In 2008, Barack Obama and Howard Dean were responsible for turning the way politicians win elections completely upside down by utilizing new media to advertise, bringing a new generation of voters to the polls.
Fast forward to 2012, and new media is working for Ron Paul and Rick Santorum. Both candidates have spent nearly nothing on traditional media advertising and are looking like they will secure two of the top three spots in Iowa tonight.
“With social media, they don’t need to raise a lot of money,” filmmaker and producer Stephen Bannon says.
And he’s right. With social media platforms like Facebook and Twitter, campaigns can communicate directly with voters, while new media platforms and the blogosphere provide them with new and exciting angles the mainstream media doesn’t bother to bringing up.

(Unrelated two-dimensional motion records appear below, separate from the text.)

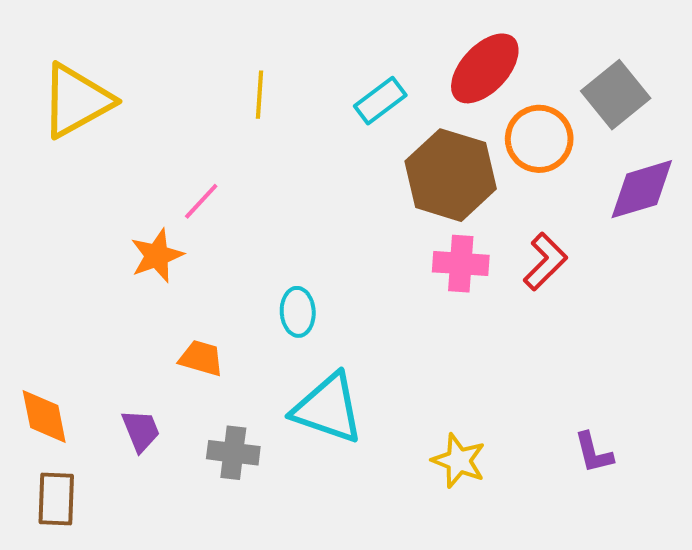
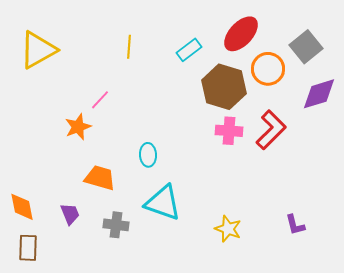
red L-shape: (545, 262) -> (271, 130), size x1.4
orange trapezoid: (201, 358) -> (100, 178), size x1.4

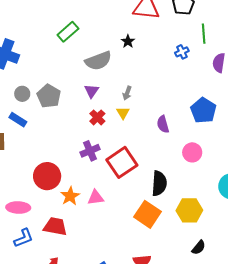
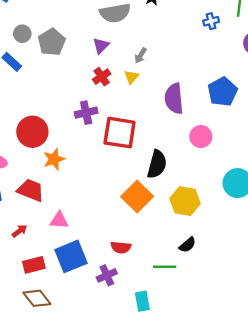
purple semicircle: (163, 124) -> (174, 99), size x1.5
red square: (122, 162) -> (120, 133), turned 32
pink triangle: (96, 197) -> (59, 220), moved

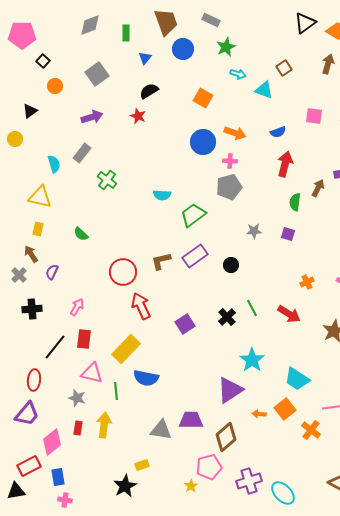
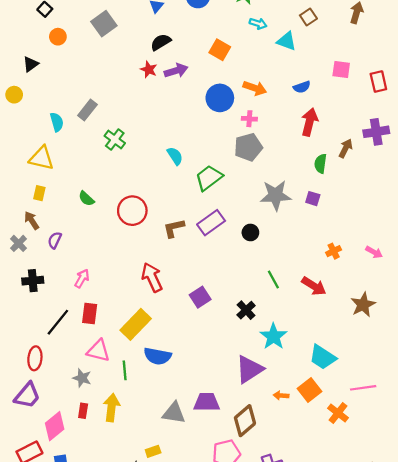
purple arrow: (92, 117) -> (176, 71), moved
cyan semicircle: (162, 195) -> (175, 156), turned -126
gray star: (254, 231) -> (276, 195), size x1.8
red circle: (123, 272) -> (132, 211), moved
black cross: (227, 317) -> (246, 310), moved

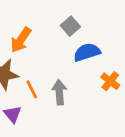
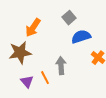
orange line: (32, 89) -> (45, 78), moved

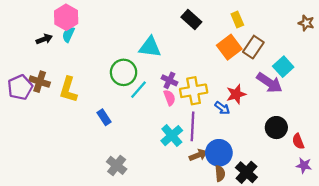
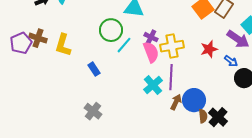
pink semicircle: (169, 98) -> (151, 52), size x1.5
blue arrow: (222, 108) -> (231, 61), moved
brown arrow: (198, 155) -> (176, 102), turned -42
gray cross: (117, 165) -> (93, 111), moved
brown semicircle: (220, 173) -> (203, 116), moved

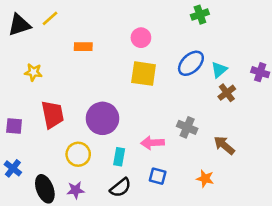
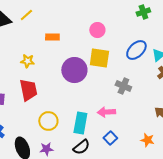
yellow star: (33, 72) -> (27, 61), moved
purple circle: (103, 118) -> (74, 70), moved
gray cross: (187, 127) -> (123, 86), moved
cyan rectangle: (119, 157) -> (80, 123), size x1.5
blue square: (158, 176) -> (110, 138), turned 32

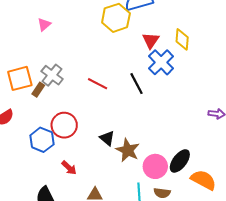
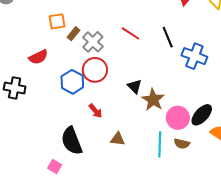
blue cross: (161, 62) -> (194, 56), moved, turned -30
gray cross: (52, 75) -> (93, 42), moved
orange square: (20, 78) -> (57, 21), size x0.7

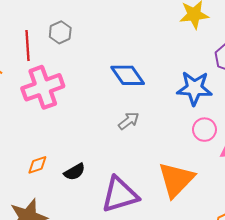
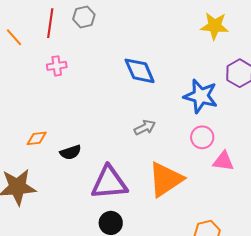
pink cross: (43, 87) -> (57, 66), size x0.5
gray arrow: (129, 121) -> (145, 127), moved

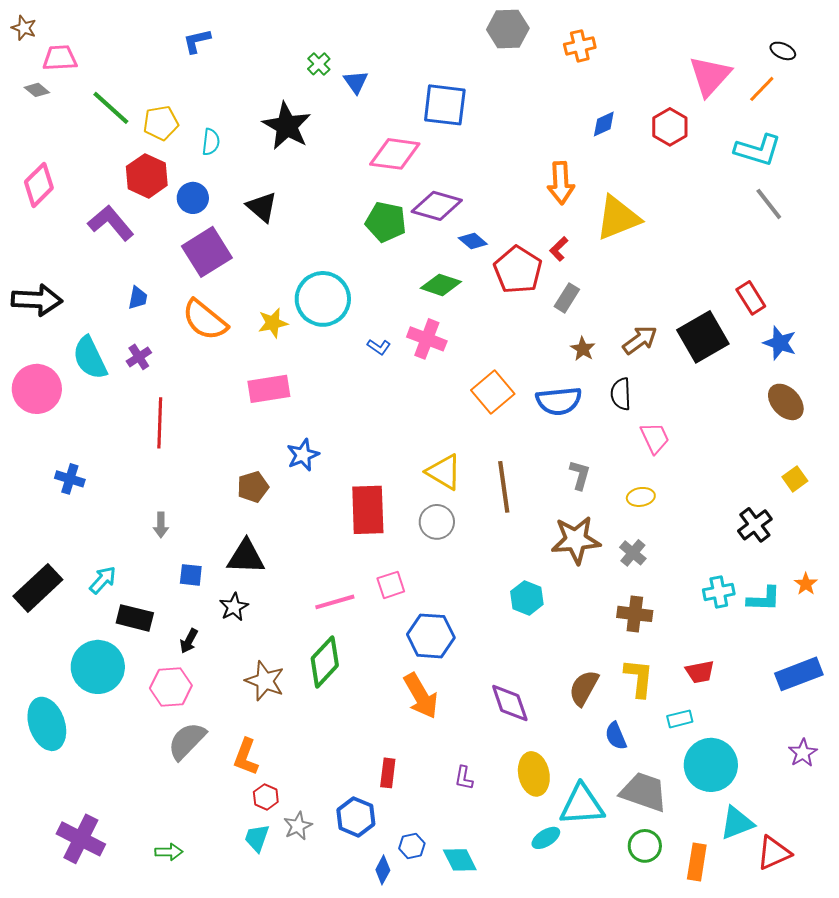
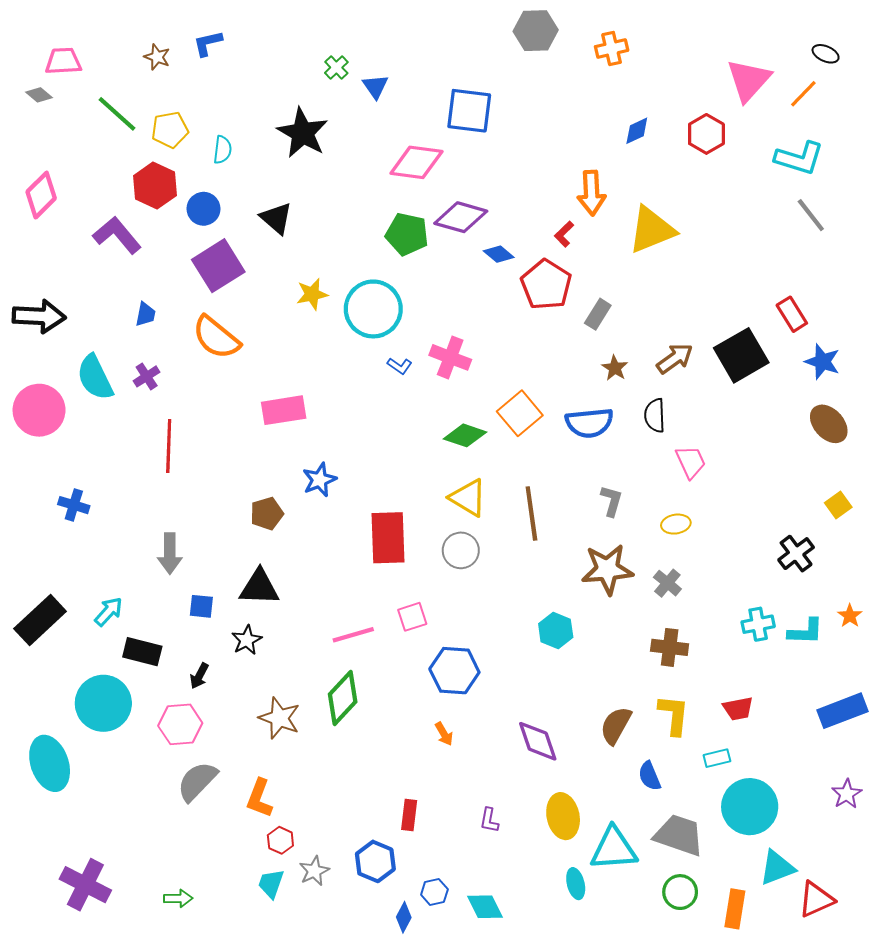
brown star: (24, 28) -> (157, 57), moved
red L-shape: (559, 249) -> (564, 234), moved
green diamond: (441, 285) -> (465, 435), moved
cyan circle: (323, 299) -> (373, 309), moved
yellow star: (273, 323) -> (312, 294), moved
gray arrow: (161, 525) -> (170, 554), size x1.5
orange arrow: (421, 696) -> (444, 734), size x0.5
cyan ellipse: (546, 838) -> (576, 884), turned -72

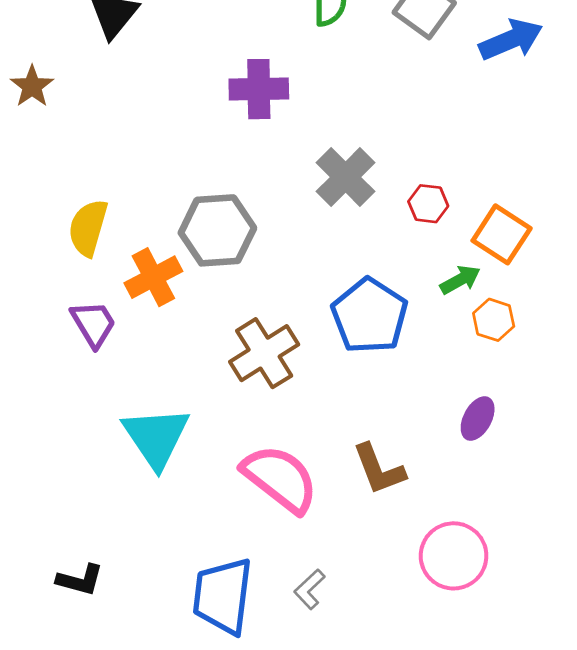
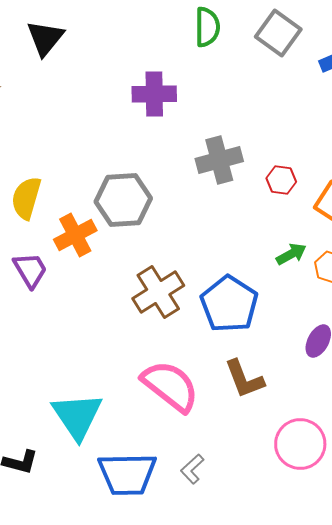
gray cross: (346, 177) -> (219, 160), turned 30
green arrow: (460, 280) -> (291, 254), moved
blue pentagon: (370, 316) -> (229, 304), moved
cyan triangle: (156, 437) -> (77, 416), moved
blue trapezoid: (223, 596) -> (127, 474), turned -98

“People who are interested in this go to the blogging community first because they really want to know what the real story is,” Bannon said. “It’s the strong points of view backed up with great writing.”
People in the blogosphere are out breaking stories everyday. Talk radio hosts plan entire shows based on blog content and major news outlets like CNN and Fox News rely on blogs for fresh perspectives, story ideas and content.
In Des Moines, Google realizes the benefit of merging all forms of media: print, online, new media, mainstream and has set up a media center where the results of the caucuses will come in later.